Pratt & Whitney continues to see strong orders and a growing network of customers for its revolutionary Geared Turbofan™ (GTF) engine family. Recent wins add to the GTF order book, which now totals more than 10,000 engine orders and commitments with more than 80 customers. Several of these airlines have also signed multi-year contracts for Pratt & Whitney's EngineWise® Comprehensive service agreements, dedicated to sharing the company's engine expertise and fleet intelligence with customers so they can optimize engine performance and keep their operations running smoothly.

The most recent deliveries continue to add to the ever-growing commercial fleet, which now totals more than 550 GTF-powered aircraft across 40 operators since the engine entered service in 2016. This September, the Embraer E195-E2 aircraft, the largest in the E-Jets E2 family, was delivered to Azul Brazilian Airlines, leased through AerCap.

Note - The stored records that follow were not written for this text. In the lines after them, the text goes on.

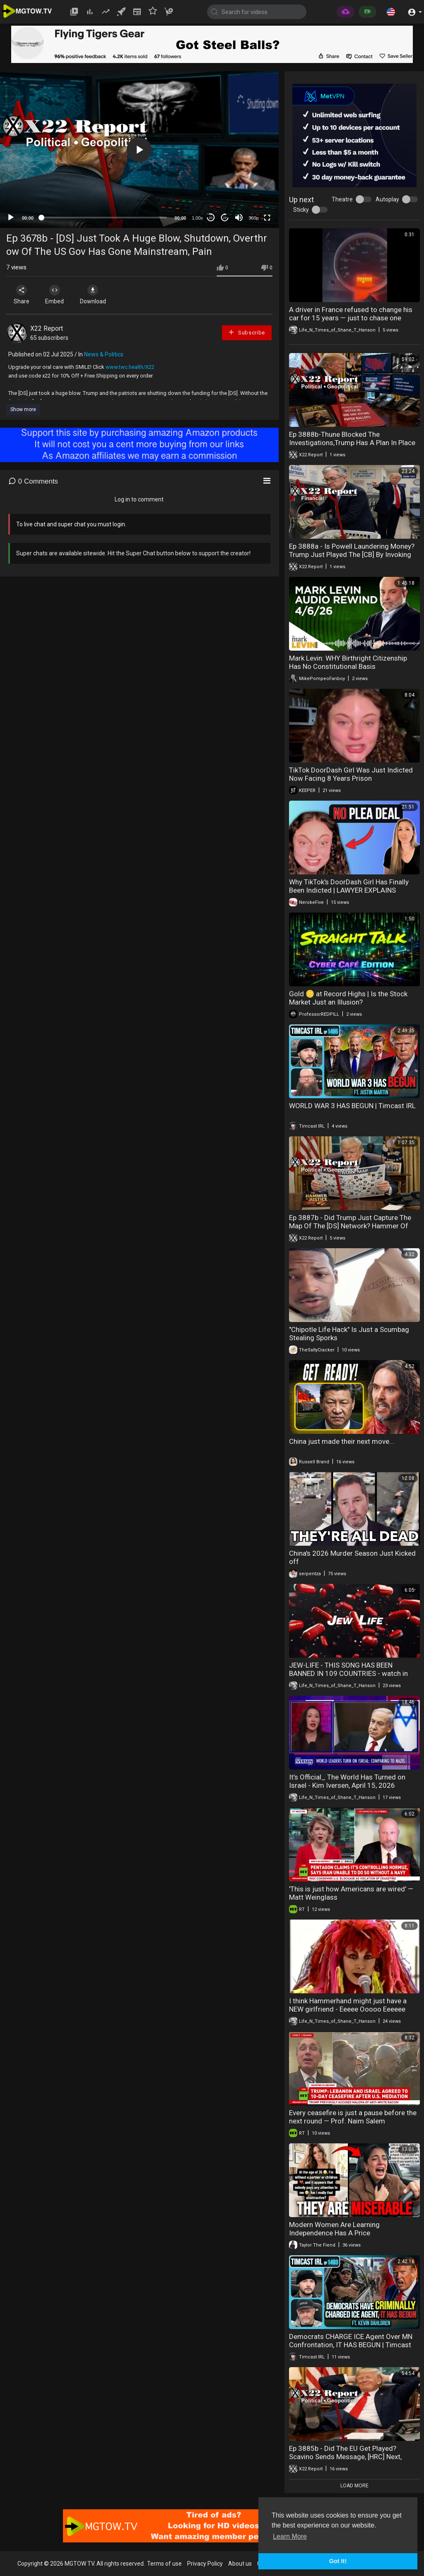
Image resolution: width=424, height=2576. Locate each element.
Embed (55, 295)
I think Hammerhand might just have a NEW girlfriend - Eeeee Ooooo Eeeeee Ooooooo (348, 2009)
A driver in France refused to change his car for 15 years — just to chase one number (350, 317)
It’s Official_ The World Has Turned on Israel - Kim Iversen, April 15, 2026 (347, 1781)
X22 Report (46, 328)
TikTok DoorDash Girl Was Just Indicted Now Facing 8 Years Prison (351, 774)
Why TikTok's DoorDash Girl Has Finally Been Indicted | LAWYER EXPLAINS (349, 886)
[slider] (104, 217)
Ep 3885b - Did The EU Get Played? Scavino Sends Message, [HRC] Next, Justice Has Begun (345, 2456)
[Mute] (239, 217)
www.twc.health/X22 (130, 367)
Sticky (301, 209)
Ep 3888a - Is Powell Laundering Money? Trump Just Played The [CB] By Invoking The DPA (351, 554)
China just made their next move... (341, 1441)
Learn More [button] (290, 2536)
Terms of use (164, 2563)
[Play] (11, 217)
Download (93, 295)
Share (21, 295)
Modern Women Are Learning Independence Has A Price (334, 2228)
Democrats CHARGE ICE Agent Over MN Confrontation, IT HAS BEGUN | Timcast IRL (350, 2344)
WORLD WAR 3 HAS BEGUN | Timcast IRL (352, 1106)
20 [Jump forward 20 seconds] (224, 218)
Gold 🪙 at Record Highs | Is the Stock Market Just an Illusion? (348, 998)
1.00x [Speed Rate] (197, 217)
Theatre (342, 199)
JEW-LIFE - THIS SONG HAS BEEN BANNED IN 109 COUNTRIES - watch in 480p (348, 1673)
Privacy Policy (205, 2563)
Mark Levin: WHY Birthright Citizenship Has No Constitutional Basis (348, 662)
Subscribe (246, 332)
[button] (391, 11)
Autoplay (387, 199)
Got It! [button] (338, 2561)
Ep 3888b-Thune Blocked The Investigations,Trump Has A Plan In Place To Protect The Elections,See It (352, 442)
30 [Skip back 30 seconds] (210, 218)
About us (240, 2563)
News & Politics (103, 354)
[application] (139, 149)
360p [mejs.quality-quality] (253, 217)
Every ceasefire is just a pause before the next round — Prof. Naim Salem (353, 2117)
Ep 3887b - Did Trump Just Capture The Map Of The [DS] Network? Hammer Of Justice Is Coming (350, 1225)
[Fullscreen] (267, 217)
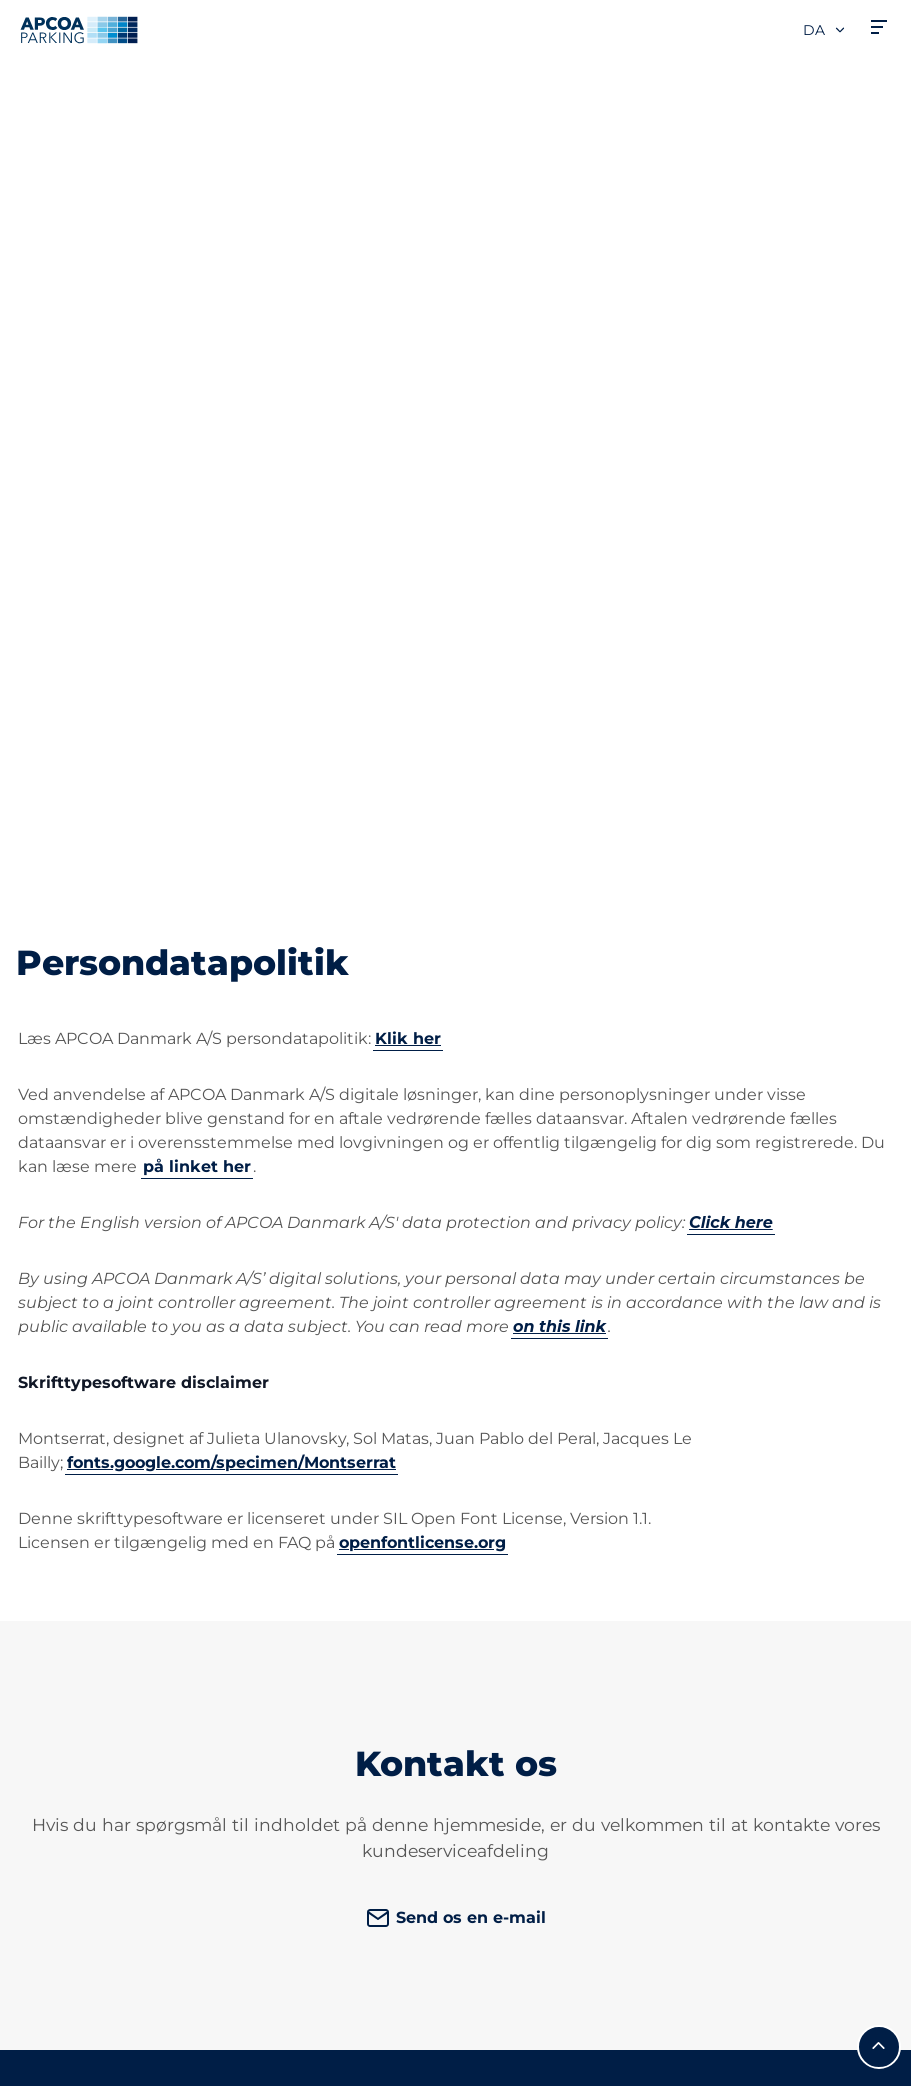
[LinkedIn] (256, 1502)
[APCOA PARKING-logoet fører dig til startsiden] (79, 30)
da (825, 30)
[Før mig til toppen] (879, 1247)
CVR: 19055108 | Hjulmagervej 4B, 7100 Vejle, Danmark (205, 2063)
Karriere (503, 1813)
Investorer (513, 1845)
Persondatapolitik (78, 2034)
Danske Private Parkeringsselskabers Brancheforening (557, 1597)
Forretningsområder (553, 1725)
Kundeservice (299, 1397)
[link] (797, 1475)
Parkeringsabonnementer (120, 1453)
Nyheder (507, 1877)
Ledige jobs (518, 1429)
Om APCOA (518, 1397)
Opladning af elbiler (94, 1485)
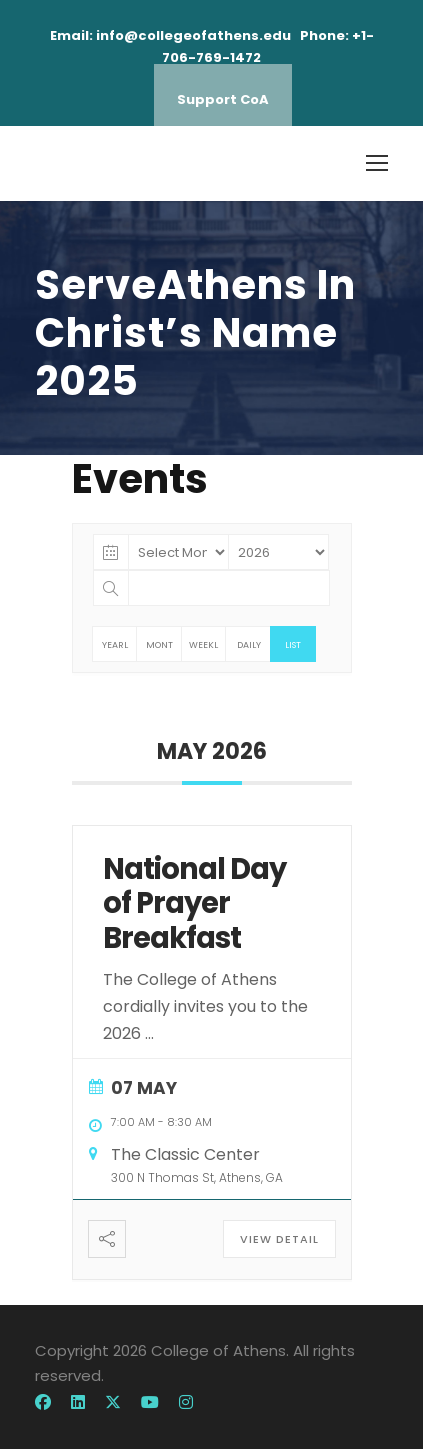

GTF orders during the last 12 months include JetSMART's selection of the GTF engine for its order of 85 A320neo family aircraft; Delta Air Lines' additional order for a total of 95 exclusively GTF-powered A220 aircraft; E195-E2 orders from KLM Cityhopper (up to 35), exclusively powered by the GTF engine; SMBC Aviation Capital's order of 20 additional GTF-powered A320neo family aircraft and Aviation Capital Group's order of up to 20 additional GTF-powered A320neo family aircraft.

Aircraft powered by GTF engines have been delivered on six continents over the past year, including the first Airbus A220 aircraft to African operators Air Tanzania and EgyptAir; the first Airbus A321neo aircraft to Hungarian carrier Wizz Air, Vietnam Airlines and Philippines-based Cebu Pacific; the first Airbus A320neo aircraft to Chinese airline Air Macau, leased through BOC Aviation; the Airbus A320neo family aircraft to Air New Zealand; the first Airbus A320neo aircraft to Chilean operator JetSMART; the first Airbus A321neoLR aircraft to Canadian airline Air Transat, leased through AerCap; the Airbus A220 and A320neo aircraft to U.S. operators Delta Air Lines and JetBlue; and the first E190-E2 to Switzerland-based Helvetic Airways.

Current in-service engine performance has more than lived up to the GTF's early promise. Since entering the market, GTF engines have compiled more than 3.7 million engine revenue hours and demonstrated an ability to reduce fuel burn by 16 to 20%, saving customers a staggering 200 million gallons of fuel, totaling $375 million in savings to date. The GTF also significantly reduces regulated emissions, which has led to 1.9 million metric tonnes of carbon emissions avoided so far, and lowers the noise footprint by 75%. Engines in service are saving approximately 100 gallons of fuel and reducing CO2 emissions by one metric ton per flight hour.

The GTF's performance is having a significant impact on how and where airlines fly. For example, the engine's impressive reduction in fuel burn allows operators the ability to open new markets, creating options for routes that didn't exist before and making more point-to-point destinations available to the flying public.

Game-changing technologies set the GTF apart from its competition. The engine's revolutionary architecture allows for further evolution and performance enhancements.

The company invested more than 20 years and $10B in the engine, maturing new technologies that enable its impressive results. To meet the production demands of a historic engine ramp, Pratt & Whitney has invested in its 21st century, global production facilities to deliver its products quicker and with the highest quality. Along with its MRO network partners, the company is investing millions to increase maintenance capability to support the in-service fleet.